GO: Leading pundits like to blame the Houthis for the heretofore failure of the United Nations–sponsored peace talks. Defenders of the war and US participation in it—Gerald Feierstein, director of Gulf affairs for the Middle East Institute and former US ambassador to Yemen, for example—often point to United Nations Security Council Resolution 2216, which recognizes the “legitimacy” of Hadi as president and serves as the international legal cover for the Saudi-led military intervention. Bruce Riedel has said that this resolution is “so unbalanced that it is a barrier to peace, not a pathway to peace.” Does the UN have blood on its hands in this war?

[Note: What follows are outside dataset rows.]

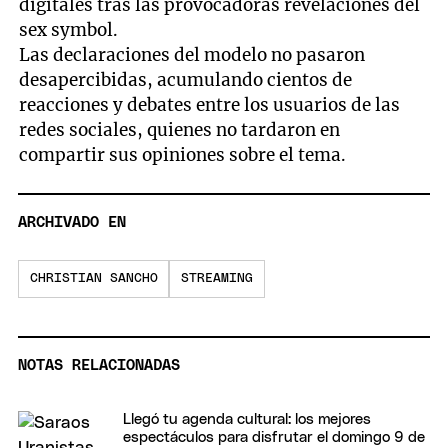
digitales tras las provocadoras revelaciones del
sex symbol.
Las declaraciones del modelo no pasaron
desapercibidas, acumulando cientos de
reacciones y debates entre los usuarios de las
redes sociales, quienes no tardaron en
compartir sus opiniones sobre el tema.
ARCHIVADO EN
CHRISTIAN SANCHO
STREAMING
NOTAS RELACIONADAS
Llegó tu agenda cultural: los mejores
espectáculos para disfrutar el domingo 9 de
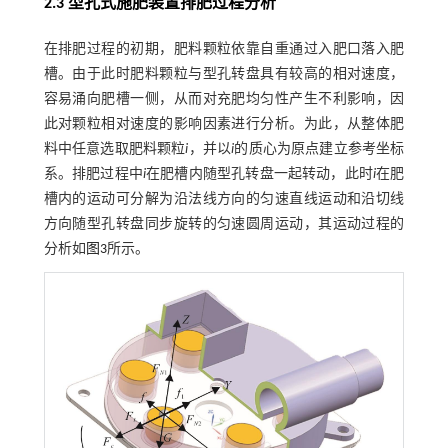
2.3 型孔式施肥装置排肥过程分析
在排肥过程的初期，肥料颗粒依靠自重通过入肥口落入肥
槽。由于此时肥料颗粒与型孔转盘具有较高的相对速度，
容易涌向肥槽一侧，从而对充肥均匀性产生不利影响，因
此对颗粒相对速度的影响因素进行分析。为此，从整体肥
料中任意选取肥料颗粒
i
，并以
i
的质心为原点建立参考坐标
系。排肥过程中
i
在肥槽内随型孔转盘一起转动，此时
i
在肥
槽内的运动可分解为沿法线方向的匀速直线运动和沿切线
方向随型孔转盘同步旋转的匀速圆周运动，其运动过程的
分析如
图3
所示。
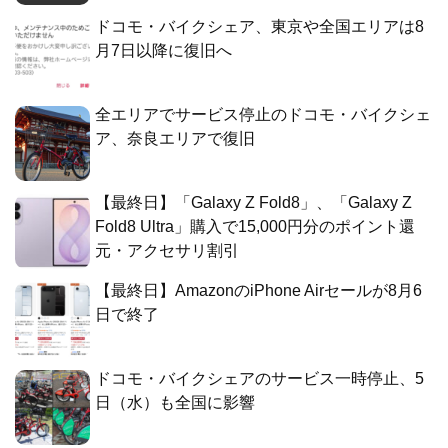
ドコモ・バイクシェア、東京や全国エリアは8
月7日以降に復旧へ
全エリアでサービス停止のドコモ・バイクシェ
ア、奈良エリアで復旧
【最終日】「Galaxy Z Fold8」、「Galaxy Z
Fold8 Ultra」購入で15,000円分のポイント還
元・アクセサリ割引
【最終日】AmazonのiPhone Airセールが8月6
日で終了
ドコモ・バイクシェアのサービス一時停止、5
日（水）も全国に影響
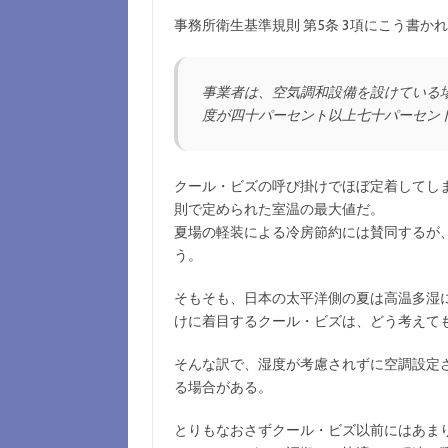
事務所衛生基準規則 第5条 3項にこう書か
事業者は、空気調和設備を設けている
度が四十パーセント以上七十パーセン
クール・ビズの呼び掛けでほぼ定着してしま
則で定められた室温の最大値だ。
夏場の軽装による冷房節約には賛同するが
う。
そもそも、日本の太平洋側の夏は高温多湿
けに着目するクール・ビズは、どう考えて
そんな訳で、湿度が考慮されずに空調設定
る場合がある。
とりもなおさずクール・ビズ以前にはあま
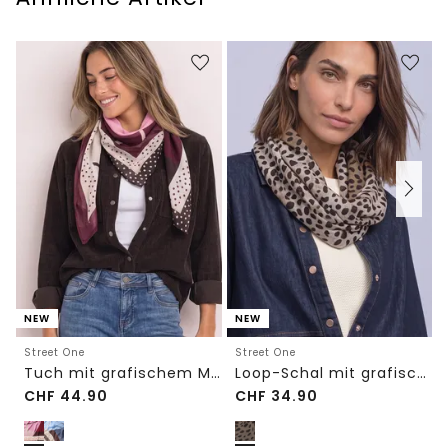
NEW
NEW
Street One
Street One
Tuch mit grafischem Muster
Loop-Schal mit grafischem Muster
CHF
44.90
CHF
34.90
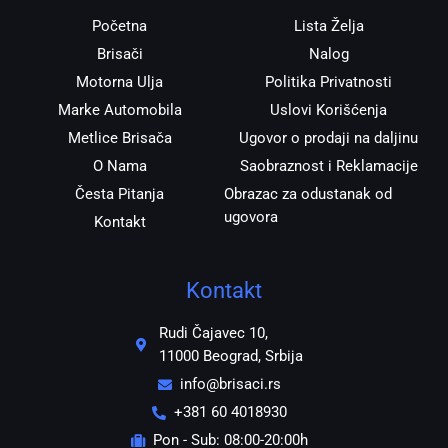
m
Početna
Lista Želja
Brisači
Nalog
Motorna Ulja
Politika Privatnosti
Marke Automobila
Uslovi Korišćenja
Metlice Brisača
Ugovor o prodaji na daljinu
O Nama
Saobraznost i Reklamacije
Česta Pitanja
Obrazac za odustanak od
ugovora
Kontakt
Kontakt
Rudi Čajavec 10,
11000 Beograd, Srbija
info@brisaci.rs
+381 60 4018930
Pon - Sub: 08:00-20:00h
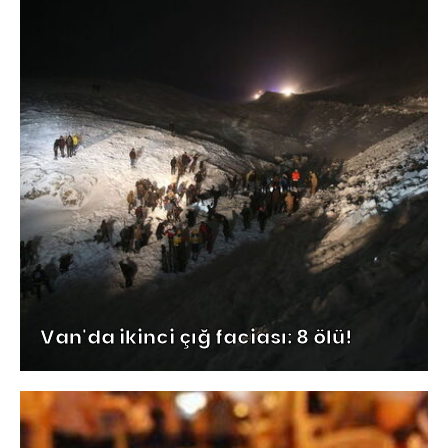
Van'da ikinci çığ faciası: 8 ölü!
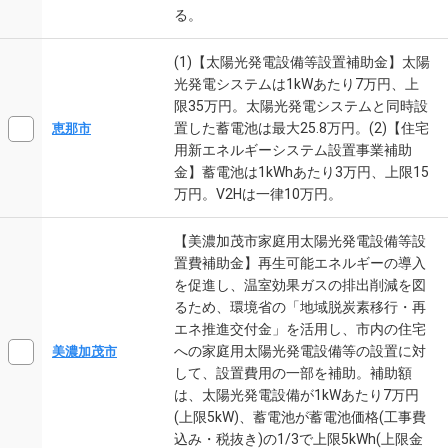
る。
(1)【太陽光発電設備等設置補助金】太陽
光発電システムは1kWあたり7万円、上
限35万円。太陽光発電システムと同時設
置した蓄電池は最大25.8万円。(2)【住宅
恵那市
用新エネルギーシステム設置事業補助
金】蓄電池は1kWhあたり3万円、上限15
万円。V2Hは一律10万円。
【美濃加茂市家庭用太陽光発電設備等設
置費補助金】再生可能エネルギーの導入
を促進し、温室効果ガスの排出削減を図
るため、環境省の「地域脱炭素移行・再
エネ推進交付金」を活用し、市内の住宅
への家庭用太陽光発電設備等の設置に対
美濃加茂市
して、設置費用の一部を補助。補助額
は、太陽光発電設備が1kWあたり7万円
(上限5kW)、蓄電池が蓄電池価格(工事費
込み・税抜き)の1/3で上限5kWh(上限金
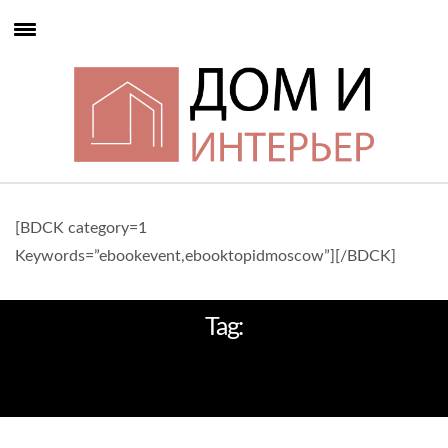
[BDCK category=1
Keywords=”ebookevent,ebooktopidmoscow”][/BDCK]
Tag:
СТИЛЬ МОДЕРНИЗМ СЕРЕДИНЫ XX
ВЕКА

IB: It certainly does. Whatever the UN special envoy [Martin Griffiths] says doesn’t have any real meaning or value because whatever he proposes is clearly in the interest of the Security Council and its five permanent members [US, UK, France, Russia, China—all of which have recently sold arms to Saudi Arabia] who have no desire to pursue a real long-term end of this conflict on terms that would secure the well-being of the people of North Yemen. The UN has shed all its facade of being a fair arbiter in conflict. They’ve demonstrated over and over again in the case of Yemen that they are in the pocket of powerful interests. It has basically given the green light to this war in the first place. It has consistently made statements blaming this war on the people who are being bombed and who are starving to death. One thing is for sure: The UN has long served the interests of American imperialism. Certainly, in the case of Yemen, it’s not going to come in and save the day for millions of people.

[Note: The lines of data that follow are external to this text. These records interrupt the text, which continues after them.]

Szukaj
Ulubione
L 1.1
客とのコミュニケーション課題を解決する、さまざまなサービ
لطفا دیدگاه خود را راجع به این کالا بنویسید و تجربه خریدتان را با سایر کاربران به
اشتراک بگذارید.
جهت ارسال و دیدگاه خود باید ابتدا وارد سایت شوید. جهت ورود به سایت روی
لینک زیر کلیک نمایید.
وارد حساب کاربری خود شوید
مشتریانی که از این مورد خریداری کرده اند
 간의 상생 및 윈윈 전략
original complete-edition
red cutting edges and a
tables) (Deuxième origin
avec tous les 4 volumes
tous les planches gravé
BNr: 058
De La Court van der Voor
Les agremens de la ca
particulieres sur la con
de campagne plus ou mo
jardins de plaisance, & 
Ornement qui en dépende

GO: How does this war end?

IB: This war cannot end in a stalemate for the primary parties who are making war on Yemen. This is the problem. They can’t afford it. They can’t just step back now. Most likely North Yemen will be consistently bombarded and attacked while parts of South Yemen will be divided amongst those who are able to negotiate the division of assets. Saudi Arabia would not survive if it accepted a cease-fire. There would be no way to negotiate a cease-fire because the Saudis need desperately Yemen’s resources, and its two neighbors in the GCC will not allow them to secure it. It’s already run up the books. It needs Yemen’s assets. It needs ports to access the Indian Ocean. It needs Yemen’s infrastructure.

GO: To borrow political scientist Robert Vitalis’s term, what is the likely fate of “America’s Kingdom” in the Saudi oil frontier?

IB: This is the end of an era. Saudi Arabia will not exist. Territorially, it will be redivided. Who knows who will get the most symbolically important Mecca and Medina regions and the port city Jeddah. Probably Mohammad bin Salman either gets hung up on a lamppost or he lives in Marbella [a city in Spain’s Costa del Sol region where the Saudi royal family has owned luxury real estate for decades] for the rest of his life in exile. The boundaries are redrawn. It could be that Qatar benefits, it could be that UAE benefits–who knows. There’s going to be a lot of violence to resolve that issue.